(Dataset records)
________________________
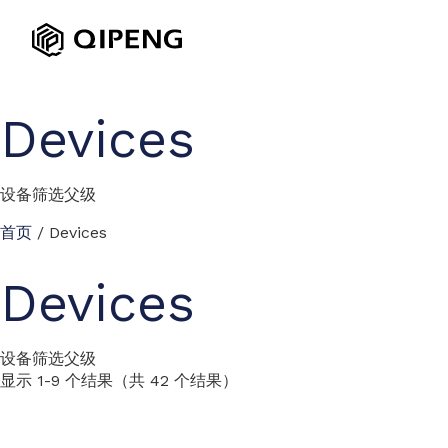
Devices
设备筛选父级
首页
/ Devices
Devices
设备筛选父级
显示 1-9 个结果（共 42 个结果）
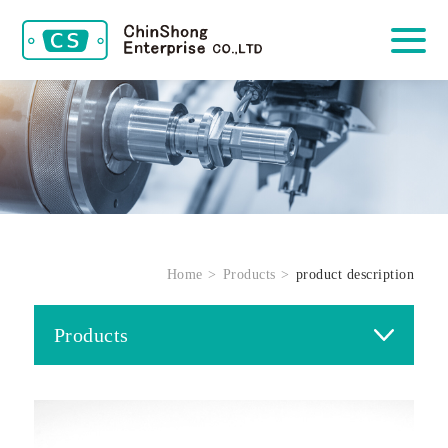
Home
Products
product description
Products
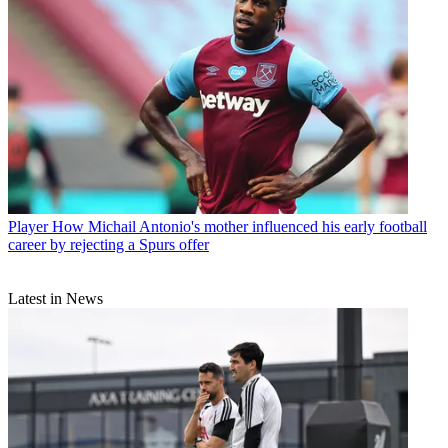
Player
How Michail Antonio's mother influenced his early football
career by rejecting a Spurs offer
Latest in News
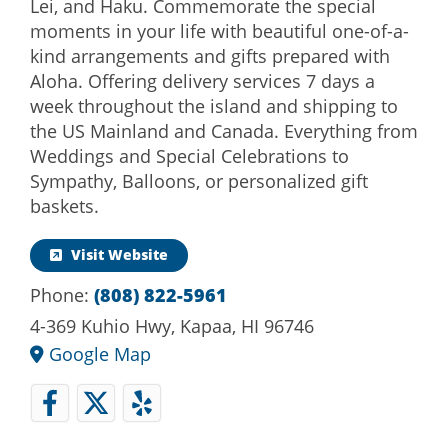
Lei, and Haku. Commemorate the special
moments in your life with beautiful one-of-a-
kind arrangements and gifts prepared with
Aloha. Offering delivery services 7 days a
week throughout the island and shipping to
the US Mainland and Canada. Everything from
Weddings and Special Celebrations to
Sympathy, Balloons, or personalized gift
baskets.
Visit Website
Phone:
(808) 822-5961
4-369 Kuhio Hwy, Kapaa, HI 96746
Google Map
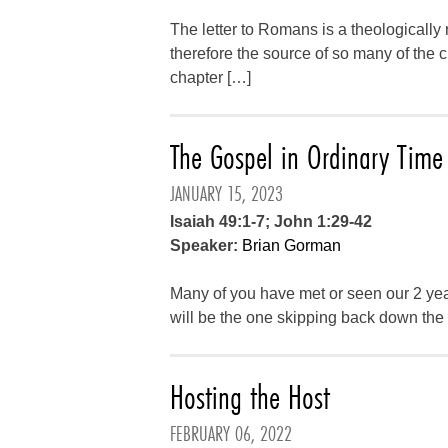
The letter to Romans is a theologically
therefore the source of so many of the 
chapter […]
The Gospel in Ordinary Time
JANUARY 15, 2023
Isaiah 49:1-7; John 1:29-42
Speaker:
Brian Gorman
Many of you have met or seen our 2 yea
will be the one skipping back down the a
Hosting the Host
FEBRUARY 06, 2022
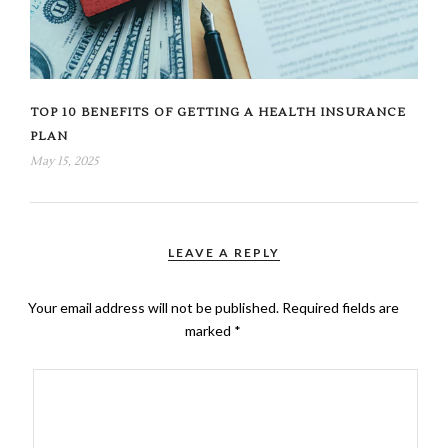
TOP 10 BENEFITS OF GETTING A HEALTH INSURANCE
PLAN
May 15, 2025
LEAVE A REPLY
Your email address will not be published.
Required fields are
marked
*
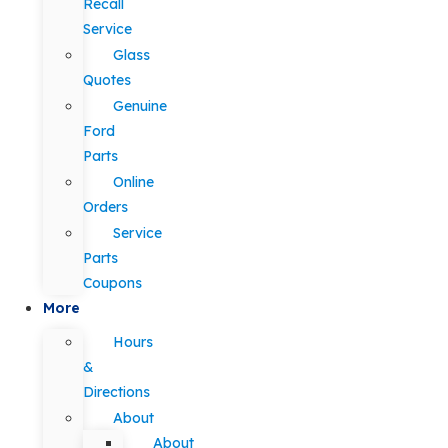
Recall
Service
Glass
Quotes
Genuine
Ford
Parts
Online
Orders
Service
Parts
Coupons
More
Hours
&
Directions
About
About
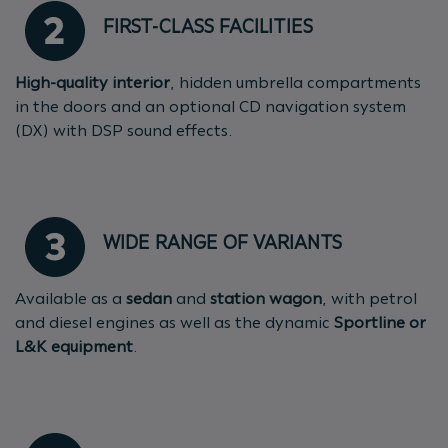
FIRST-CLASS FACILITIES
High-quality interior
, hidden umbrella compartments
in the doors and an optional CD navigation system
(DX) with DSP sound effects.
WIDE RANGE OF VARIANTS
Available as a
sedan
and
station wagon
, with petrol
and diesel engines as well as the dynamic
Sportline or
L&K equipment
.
________________________
> Work to be completed: Repeat word for word the lines running from the line containing "(DX) with DSP sound effects." to the end of the entries above, inclusive.

> Worked solution:
(DX) with DSP sound effects.
WIDE RANGE OF VARIANTS
Available as a
sedan
and
station wagon
, with petrol
and diesel engines as well as the dynamic
Sportline or
L&K equipment
.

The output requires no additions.